Return only the lines of the data below from the line with "Podemos entrar em contato por telefone?" up to and including the line with "संवाददाता : एमपी यादव", exactly as written, with the pictures omitted.
________________________________________
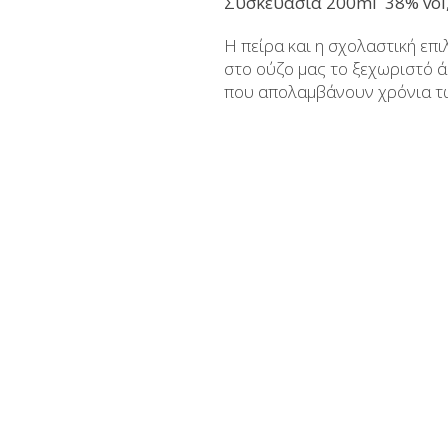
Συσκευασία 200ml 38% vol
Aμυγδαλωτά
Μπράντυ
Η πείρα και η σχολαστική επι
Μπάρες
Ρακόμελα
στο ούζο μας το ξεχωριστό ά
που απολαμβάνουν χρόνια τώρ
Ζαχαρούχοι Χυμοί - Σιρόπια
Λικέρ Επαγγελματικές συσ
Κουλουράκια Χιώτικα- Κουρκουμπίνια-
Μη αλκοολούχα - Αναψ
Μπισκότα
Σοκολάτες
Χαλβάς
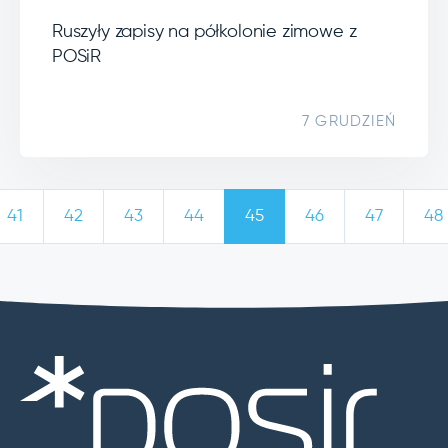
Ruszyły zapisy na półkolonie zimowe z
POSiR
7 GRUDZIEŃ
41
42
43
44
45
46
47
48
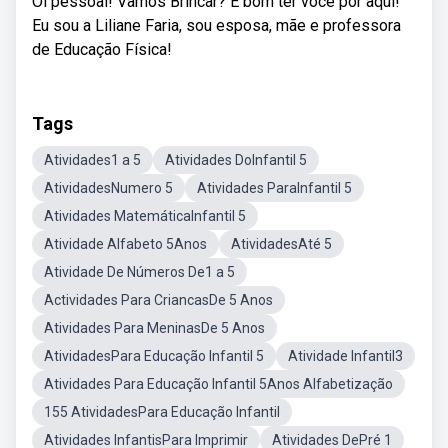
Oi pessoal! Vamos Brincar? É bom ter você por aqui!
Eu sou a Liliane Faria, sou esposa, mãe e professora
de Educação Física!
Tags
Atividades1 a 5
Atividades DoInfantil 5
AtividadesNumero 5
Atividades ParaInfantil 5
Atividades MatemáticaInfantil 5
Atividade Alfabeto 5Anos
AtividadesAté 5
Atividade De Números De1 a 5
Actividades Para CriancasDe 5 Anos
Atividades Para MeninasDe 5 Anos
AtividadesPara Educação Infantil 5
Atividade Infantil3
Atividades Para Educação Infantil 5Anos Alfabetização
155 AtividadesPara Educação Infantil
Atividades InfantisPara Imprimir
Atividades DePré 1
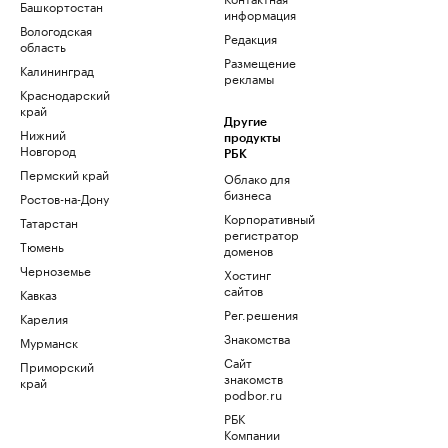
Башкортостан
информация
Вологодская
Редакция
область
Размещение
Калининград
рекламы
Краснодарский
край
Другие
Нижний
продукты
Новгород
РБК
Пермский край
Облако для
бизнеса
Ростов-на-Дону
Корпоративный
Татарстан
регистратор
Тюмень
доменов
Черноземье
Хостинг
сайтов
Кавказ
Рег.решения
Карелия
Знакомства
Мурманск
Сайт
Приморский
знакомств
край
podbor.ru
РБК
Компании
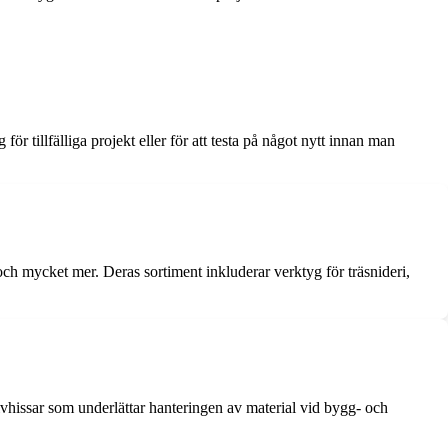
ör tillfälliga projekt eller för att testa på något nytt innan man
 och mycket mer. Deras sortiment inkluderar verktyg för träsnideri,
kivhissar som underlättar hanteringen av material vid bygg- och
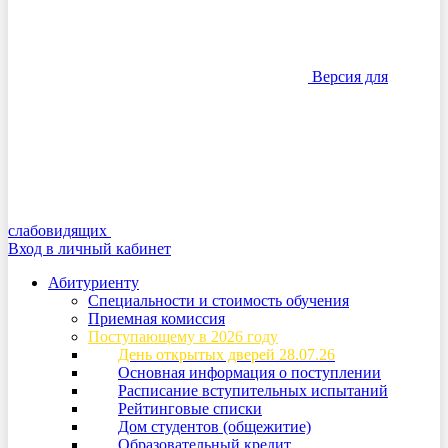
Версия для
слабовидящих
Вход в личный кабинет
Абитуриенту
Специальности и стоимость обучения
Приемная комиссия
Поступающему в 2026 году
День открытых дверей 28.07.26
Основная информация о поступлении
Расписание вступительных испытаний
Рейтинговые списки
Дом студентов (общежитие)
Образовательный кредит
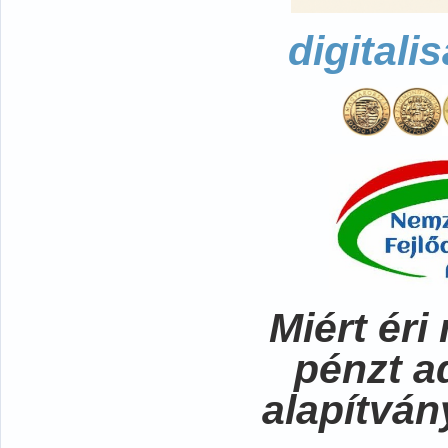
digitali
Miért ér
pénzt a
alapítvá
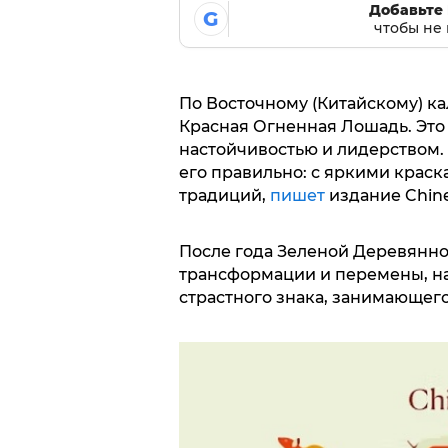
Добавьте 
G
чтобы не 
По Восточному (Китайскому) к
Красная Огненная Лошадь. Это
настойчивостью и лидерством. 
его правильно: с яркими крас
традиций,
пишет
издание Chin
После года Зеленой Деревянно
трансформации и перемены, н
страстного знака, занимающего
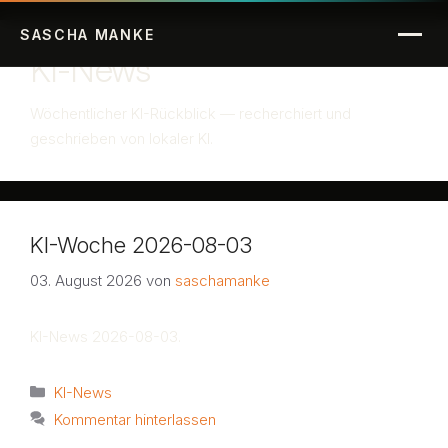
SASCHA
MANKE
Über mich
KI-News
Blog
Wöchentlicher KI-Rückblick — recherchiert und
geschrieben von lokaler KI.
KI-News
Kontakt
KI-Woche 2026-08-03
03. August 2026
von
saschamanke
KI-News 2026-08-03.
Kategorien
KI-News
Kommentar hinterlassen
________________________________________
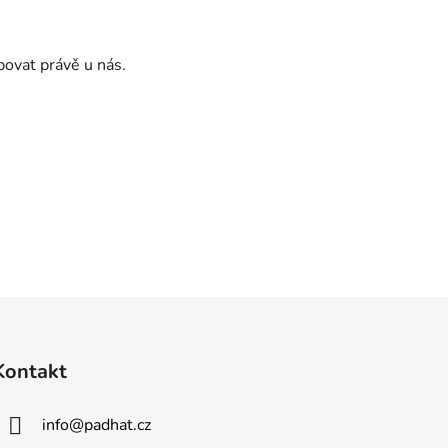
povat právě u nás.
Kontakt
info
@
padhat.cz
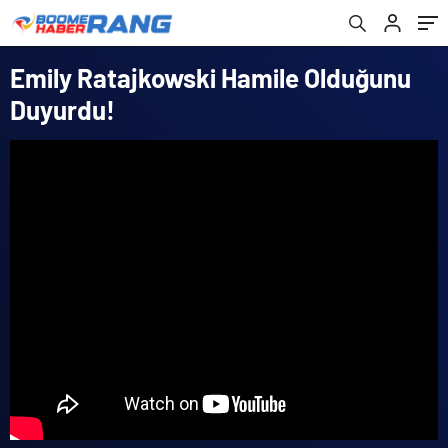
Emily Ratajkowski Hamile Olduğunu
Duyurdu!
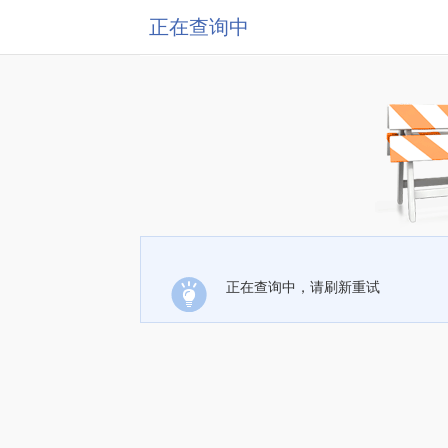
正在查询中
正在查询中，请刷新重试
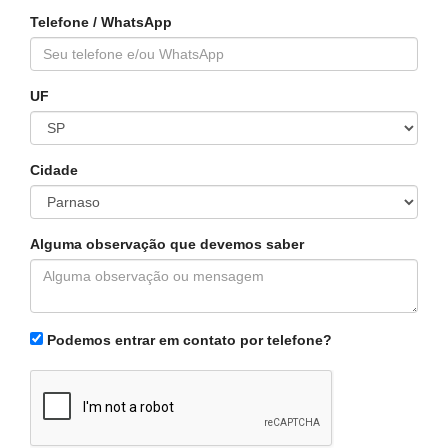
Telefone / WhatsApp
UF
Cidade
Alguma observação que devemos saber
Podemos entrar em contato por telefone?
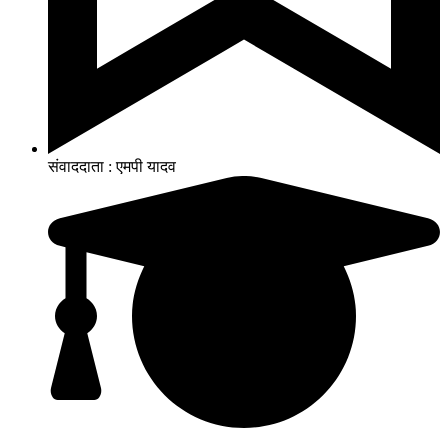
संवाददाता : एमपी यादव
________________________________________
• **ANSWER TO THIS EXERCISE**
Podemos entrar em contato por telefone?
संवाददाता : एमपी यादव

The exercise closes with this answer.